I have proven that .9... = 1. (If you want the proof, just tell me)

but what about the floor() function?

wouldn't the floor(.9...) = 0 and the floor(1) = 1?
Therefore disproving my proof?

Yes, that does disprove you.

I'd love to see the proof, but it's undoubtedly like the proofs that prove 1=2. Hate to say it, but .999... isn't equal to 1, unless you're an microprocessor.

--EDIT--
Yeah, so there's a proof. Big whoop. Sigma is overrated. ;)

Maybe this would help. . .
Linky (http://mathforum.org/dr.math/faq/faq.0.9999.html)

Summation was the way I proved it.
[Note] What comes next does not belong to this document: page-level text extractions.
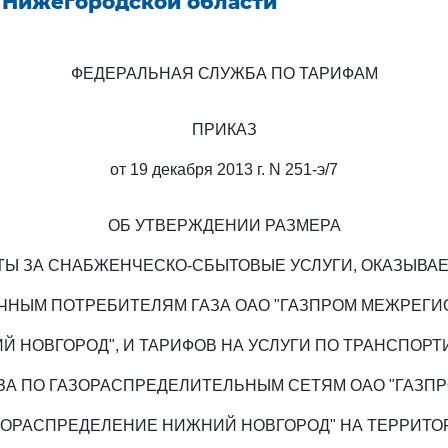
 Нижегородской области
ФЕДЕРАЛЬНАЯ СЛУЖБА ПО ТАРИФАМ
ПРИКАЗ
от 19 декабря 2013 г. N 251-э/7
ОБ УТВЕРЖДЕНИИ РАЗМЕРА
ТЫ ЗА СНАБЖЕНЧЕСКО-СБЫТОВЫЕ УСЛУГИ, ОКАЗЫВА
ЧНЫМ ПОТРЕБИТЕЛЯМ ГАЗА ОАО "ГАЗПРОМ МЕЖРЕГИ
Й НОВГОРОД", И ТАРИФОВ НА УСЛУГИ ПО ТРАНСПОРТ
ЗА ПО ГАЗОРАСПРЕДЕЛИТЕЛЬНЫМ СЕТЯМ ОАО "ГАЗП
ЗОРАСПРЕДЕЛЕНИЕ НИЖНИЙ НОВГОРОД" НА ТЕРРИТО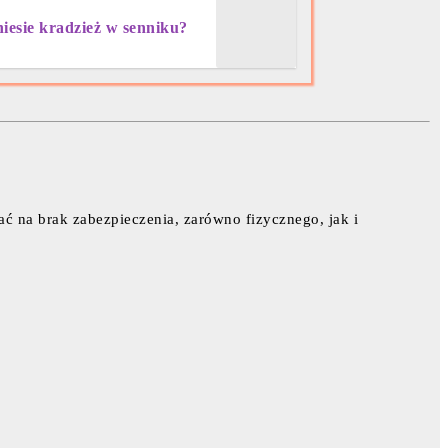
niesie kradzież w senniku?
ć na brak zabezpieczenia, zarówno fizycznego, jak i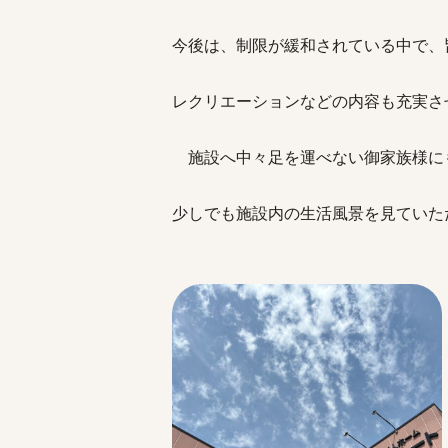
今後は、制限が緩和されている中で、
レクリエーションなどの内容も充実さ
施設へ中々足を運べない御家族様に
少しでも施設内の生活風
景を見ていた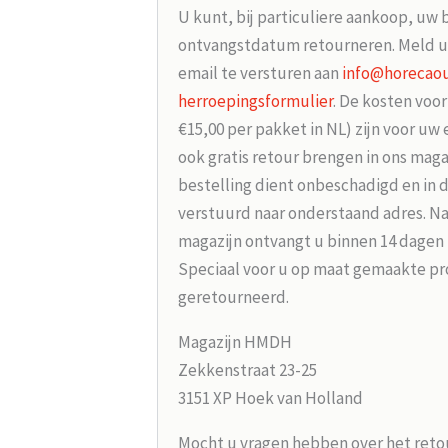
U kunt, bij particuliere aankoop, uw 
ontvangstdatum retourneren. Meld u
email te versturen aan
info@horecaou
herroepingsformulier
. De kosten voo
€15,00 per pakket in NL) zijn voor uw
ook gratis retour brengen in ons maga
bestelling dient onbeschadigd en in 
verstuurd naar onderstaand adres. Na
magazijn ontvangt u binnen 14 dagen
Speciaal voor u op maat gemaakte p
geretourneerd.
Magazijn HMDH
Zekkenstraat 23-25
3151 XP Hoek van Holland
Mocht u vragen hebben over het reto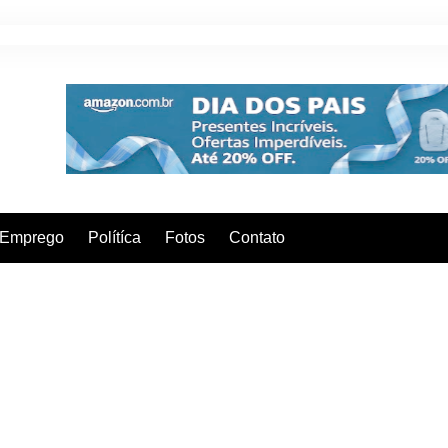
Emprego
Polítíca
Fotos
Contato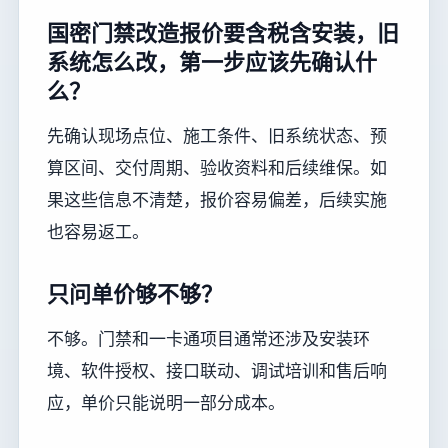
国密门禁改造报价要含税含安装，旧
系统怎么改，第一步应该先确认什
么？
先确认现场点位、施工条件、旧系统状态、预
算区间、交付周期、验收资料和后续维保。如
果这些信息不清楚，报价容易偏差，后续实施
也容易返工。
只问单价够不够？
不够。门禁和一卡通项目通常还涉及安装环
境、软件授权、接口联动、调试培训和售后响
应，单价只能说明一部分成本。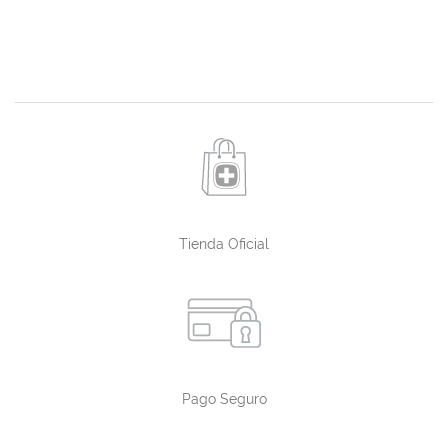
Tienda Oficial
Pago Seguro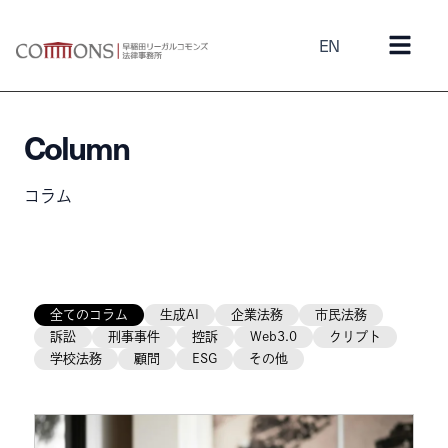
EN
Column
コラム
全てのコラム
生成AI
企業法務
市民法務
訴訟
刑事事件
控訴
Web3.0
クリプト
学校法務
顧問
ESG
その他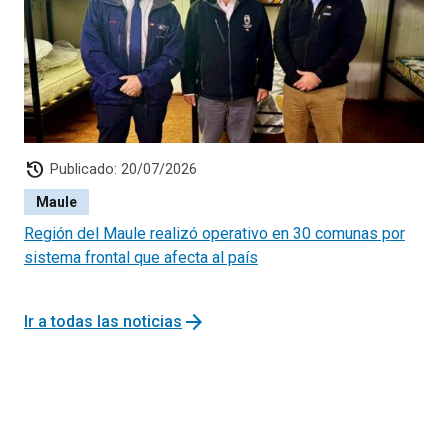
history
Publicado: 20/07/2026
Maule
Región del Maule realizó operativo en 30 comunas por
sistema frontal que afecta al país
arrow_forward
Ir a todas las noticias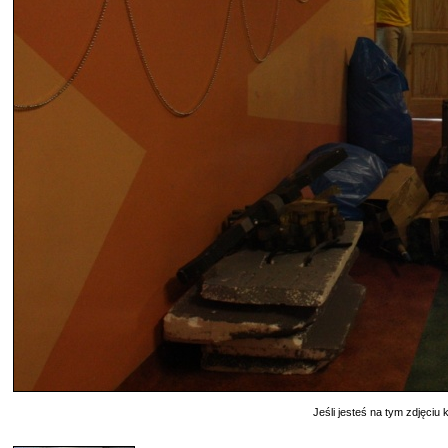
Jeśli jesteś na tym zdjęciu k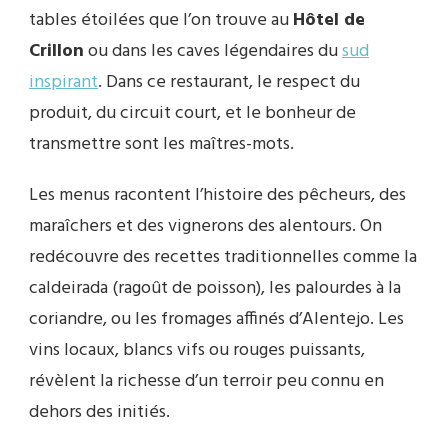
tables étoilées que l’on trouve au
Hôtel de
Crillon
ou dans les caves légendaires du
sud
inspirant
. Dans ce restaurant, le respect du
produit, du circuit court, et le bonheur de
transmettre sont les maîtres-mots.
Les menus racontent l’histoire des pêcheurs, des
maraîchers et des vignerons des alentours. On
redécouvre des recettes traditionnelles comme la
caldeirada (ragoût de poisson), les palourdes à la
coriandre, ou les fromages affinés d’Alentejo. Les
vins locaux, blancs vifs ou rouges puissants,
révèlent la richesse d’un terroir peu connu en
dehors des initiés.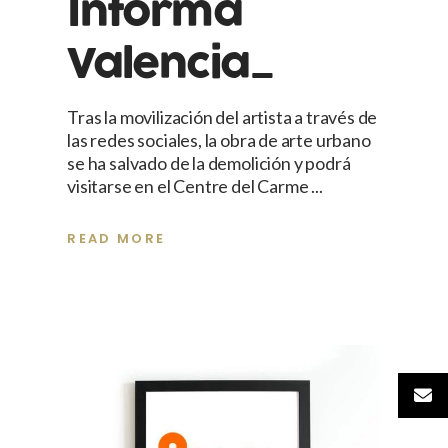
Informa
Valencia_
Tras la movilización del artista a través de
las redes sociales, la obra de arte urbano
se ha salvado de la demolición y podrá
visitarse en el Centre del Carme
READ MORE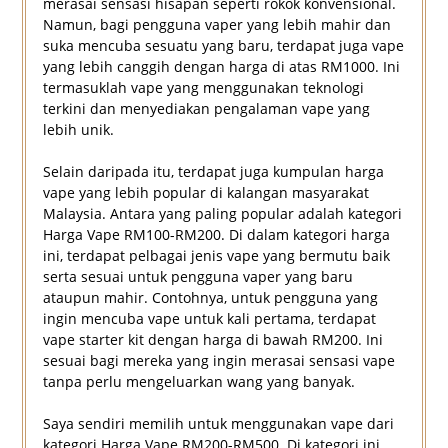
merasai sensasi hisapan seperti rokok konvensional.
Namun, bagi pengguna vaper yang lebih mahir dan
suka mencuba sesuatu yang baru, terdapat juga vape
yang lebih canggih dengan harga di atas RM1000. Ini
termasuklah vape yang menggunakan teknologi
terkini dan menyediakan pengalaman vape yang
lebih unik.
Selain daripada itu, terdapat juga kumpulan harga
vape yang lebih popular di kalangan masyarakat
Malaysia. Antara yang paling popular adalah kategori
Harga Vape RM100-RM200. Di dalam kategori harga
ini, terdapat pelbagai jenis vape yang bermutu baik
serta sesuai untuk pengguna vaper yang baru
ataupun mahir. Contohnya, untuk pengguna yang
ingin mencuba vape untuk kali pertama, terdapat
vape starter kit dengan harga di bawah RM200. Ini
sesuai bagi mereka yang ingin merasai sensasi vape
tanpa perlu mengeluarkan wang yang banyak.
Saya sendiri memilih untuk menggunakan vape dari
kategori Harga Vape RM200-RM500. Di kategori ini,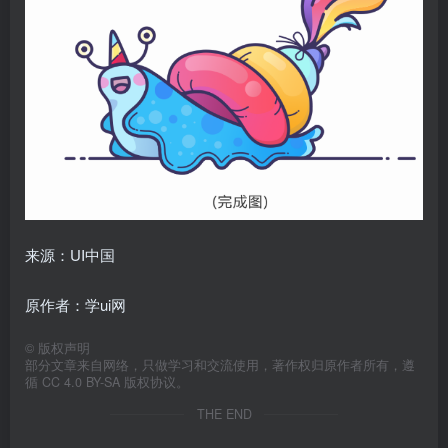
来源：UI中国
原作者：学ui网
©
版权声明
部分文章来自网络，只做学习和交流使用，著作权归原作者所有，遵
循 CC 4.0 BY-SA 版权协议。
THE END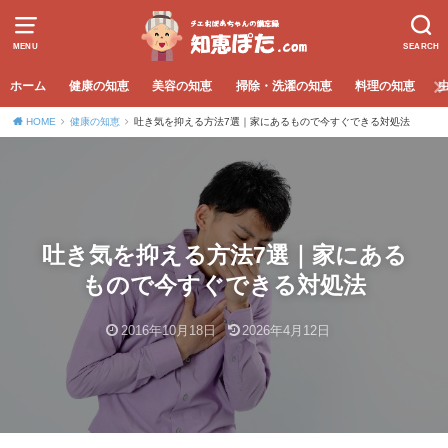
MENU
SEARCH
ホーム
健康の知恵
美容の知恵
掃除・洗濯の知恵
料理の知恵
HOME
健康の知恵
吐き気を抑える方法7選｜家にあるもので今すぐできる対処法
吐き気を抑える方法7選｜家にある
もので今すぐできる対処法
2016年10月18日
2026年4月12日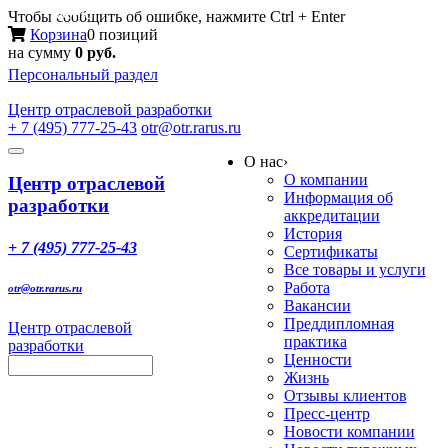
Меню
Чтобы сообщить об ошибке, нажмите Ctrl + Enter
Корзина
0 позиций
на сумму
0 руб.
Персональный раздел
Центр
отраслевой разработки
+ 7 (495) 777-25-43
otr@otr.rarus.ru
Toggle
О нас
›
navigation
О компании
Центр отраслевой
Информация об
разработки
аккредитации
История
+ 7 (495) 777-25-43
Сертификаты
Все товары и услуги
Работа
otr@otr.rarus.ru
Вакансии
Преддипломная
Центр отраслевой
практика
разработки
Ценности
Жизнь
Отзывы клиентов
Пресс-центр
Новости компании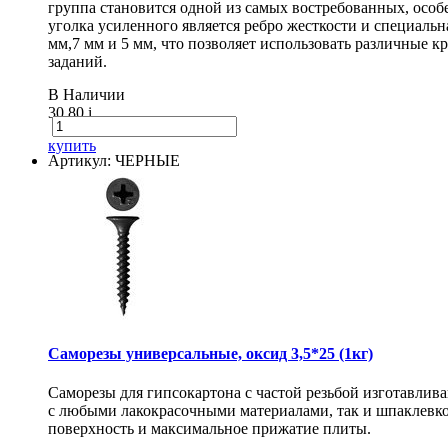
группа становится одной из самых востребованных, особ
уголка усиленного является ребро жесткости и специаль
мм,7 мм и 5 мм, что позволяет использовать различные
заданий.
В Наличии
30.80
i
купить
Артикул: ЧЕРНЫЕ
Саморезы универсальные, оксид 3,5*25 (1кг)
Саморезы для гипсокартона с частой резьбой изготавлив
с любыми лакокрасочными материалами, так и шпаклевко
поверхность и максимальное прижатие плиты.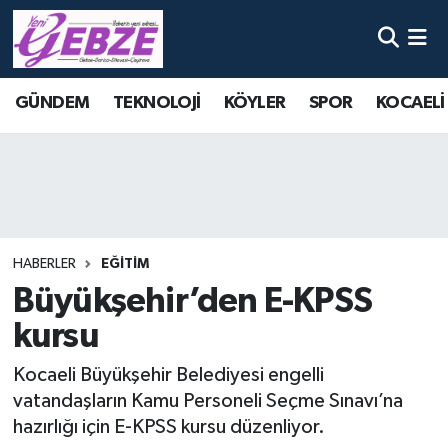
Nöbetçi Eczaneler
GÜNDEM
TEKNOLOJİ
KÖYLER
SPOR
KOCAELİ
Hava Durumu
Namaz Vakitleri
Trafik Durumu
HABERLER
EĞİTİM
Süper Lig Puan Durumu ve Fikstür
Büyükşehir’den E-KPSS
kursu
Tüm Manşetler
Kocaeli Büyükşehir Belediyesi engelli
Son Dakika Haberleri
vatandaşların Kamu Personeli Seçme Sınavı’na
hazırlığı için E-KPSS kursu düzenliyor.
Haber Arşivi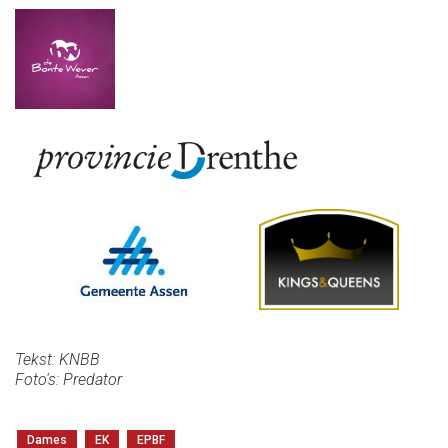
Tekst: KNBB
Foto's: Predator
Dames
EK
EPBF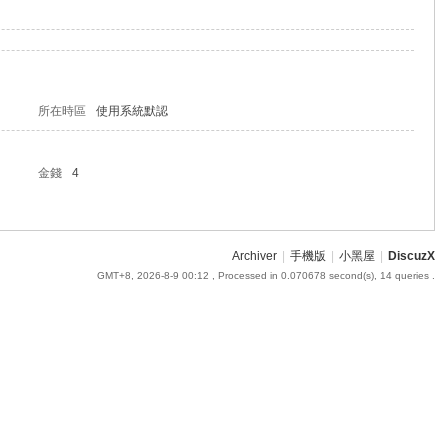
所在時區
使用系統默認
金錢
4
Archiver
|
手機版
|
小黑屋
|
DiscuzX
GMT+8, 2026-8-9 00:12
, Processed in 0.070678 second(s), 14 queries .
Any thoughts on if floor(.9...) = 1 or 0?

Maybe this would help. . .
Linky (http://mathforum.org/dr.math/faq/faq.0.9999.html)
Or.... if your too lazy to read through that (like me!)

3/9= .3333333.... so 3/9 + 3/9 + 3/9 = 9/9 and .3333333.... + .3333333.... + .3333333.... = .999999....

Isn't infinity wonderfull?

You'd need a more formal definition of floor before you can prove or disprove anything. The formal definition of floor is: floor(x) is equal to the largest integer less than or equal to x.

You've already proven that .999... = 1, so 1 is the largest integer less than or equal to .999... and everything works out. Confusion only comes when you use the informal definition of ignoring everything after the decimal point.

x = 0.9999...
10x = 9.9999...
10x - x = 9.9999... - 0.9999...
9x = 9
x = 1